I have two bytes. how ever i must combine this two bytes by ignoring most significant bit of each byte.

In fact two bytes are signed bytes. so i have to ignore Most significant bits and concatenate 7 remaining bits.

Here is my code with simple example. I get the last 7 bits of each byte. then i left shift first byte by 7 and add the second byte. however it does not give the correct result.

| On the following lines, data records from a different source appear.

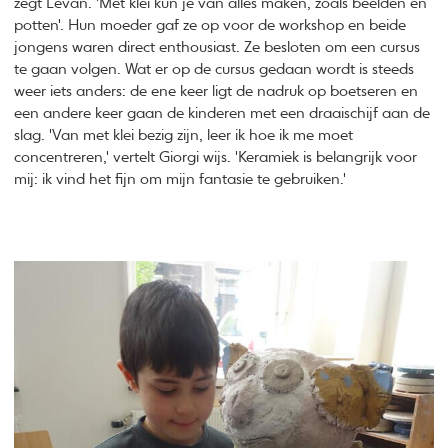
zegt Levan. 'Met klei kun je van alles maken, zoals beelden en
potten'. Hun moeder gaf ze op voor de workshop en beide
jongens waren direct enthousiast. Ze besloten om een cursus
te gaan volgen. Wat er op de cursus gedaan wordt is steeds
weer iets anders: de ene keer ligt de nadruk op boetseren en
een andere keer gaan de kinderen met een draaischijf aan de
slag. 'Van met klei bezig zijn, leer ik hoe ik me moet
concentreren,' vertelt Giorgi wijs. 'Keramiek is belangrijk voor
mij: ik vind het fijn om mijn fantasie te gebruiken.'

byte b1 = 131; // 10000011
byte b2 = 96;  // 01100000

//Ignoring most significant bit and get 7 remaining bits.
byte t1 = (byte) (b1 & 127); // 0000011 in 8-bits saved as 00000011
byte t2 = (byte) (b2 & 127); // 1100000 in 8-bits saved as 01100000

// Left shift first byte by 7. and add the second byte
// t1:  00000011 0000000
// t2:         0 1100000  +
//      00000011 1100000  =
int ut1t2 = t1 << 7 + t2; // 480 is expected but it gives 384

Upvotes: 2

Views: 109

Answers (2)

Sergey Kalinichenko
Sergey Kalinichenko

Reputation: 726869

You get a wrong result because << has lower precedence then +. You can do it with | without brackets (bitwise OR is more common than + when operating on bits)

int ut1t2 = t1 << 7 | t2;

Or even do it in one line, like this:

int ut1t2 = ((b1 & 127) << 7) | (b2 & 127);

Upvotes: 3

sstan
sstan

Reputation: 36513

Missing brackets :(

int ut1t2 = (t1 << 7) + t2; // returns 480!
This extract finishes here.